## What is expected
Print out the data precisely as it appears here, with no pictures.

Collected data entries
_ _ _ _ _

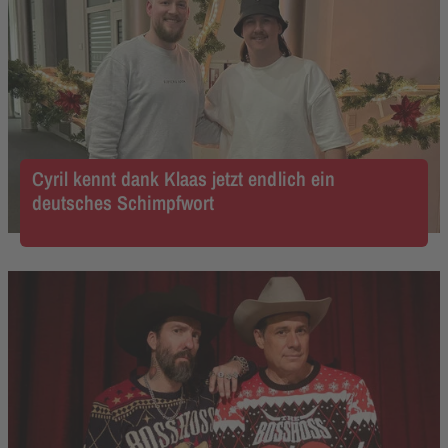
Cyril kennt dank Klaas jetzt endlich ein
deutsches Schimpfwort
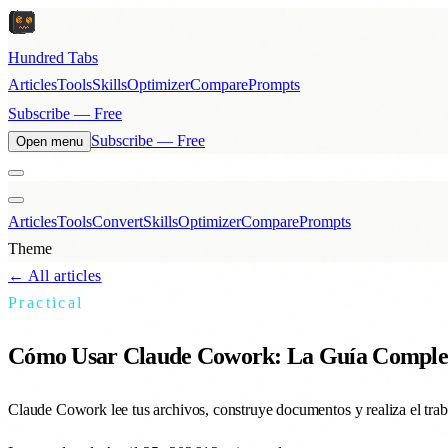
Hundred Tabs
Articles
Tools
Skills
Optimizer
Compare
Prompts
Subscribe — Free
Subscribe — Free
Open menu
Articles
Tools
Convert
Skills
Optimizer
Compare
Prompts
Theme
← All articles
Practical
Cómo Usar Claude Cowork: La Guía Complet
Claude Cowork lee tus archivos, construye documentos y realiza el tra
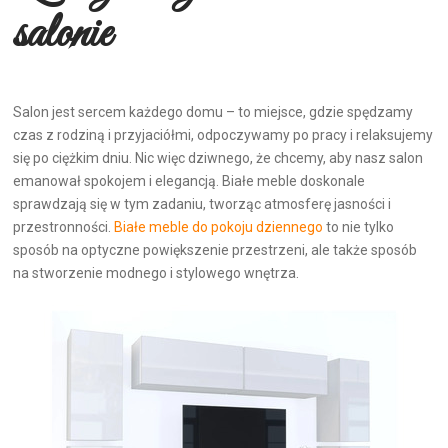
salonie
Salon jest sercem każdego domu – to miejsce, gdzie spędzamy
czas z rodziną i przyjaciółmi, odpoczywamy po pracy i relaksujemy
się po ciężkim dniu. Nic więc dziwnego, że chcemy, aby nasz salon
emanował spokojem i elegancją. Białe meble doskonale
sprawdzają się w tym zadaniu, tworząc atmosferę jasności i
przestronności.
Białe meble do pokoju dziennego
to nie tylko
sposób na optyczne powiększenie przestrzeni, ale także sposób
na stworzenie modnego i stylowego wnętrza.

_ _ _ _ _

## Solution to this exercise
Cyril kennt dank Klaas jetzt endlich ein
deutsches Schimpfwort
Hundred Tabs
Articles
Tools
Skills
Optimizer
Compare
Prompts
Subscribe — Free
Subscribe — Free
Open menu
Articles
Tools
Convert
Skills
Optimizer
Compare
Prompts
Theme
← All articles
Practical
Cómo Usar Claude Cowork: La Guía Complet
Claude Cowork lee tus archivos, construye documentos y realiza el tra
salonie
Salon jest sercem każdego domu – to miejsce, gdzie spędzamy
czas z rodziną i przyjaciółmi, odpoczywamy po pracy i relaksujemy
się po ciężkim dniu. Nic więc dziwnego, że chcemy, aby nasz salon
emanował spokojem i elegancją. Białe meble doskonale
sprawdzają się w tym zadaniu, tworząc atmosferę jasności i
przestronności.
Białe meble do pokoju dziennego
to nie tylko
sposób na optyczne powiększenie przestrzeni, ale także sposób
na stworzenie modnego i stylowego wnętrza.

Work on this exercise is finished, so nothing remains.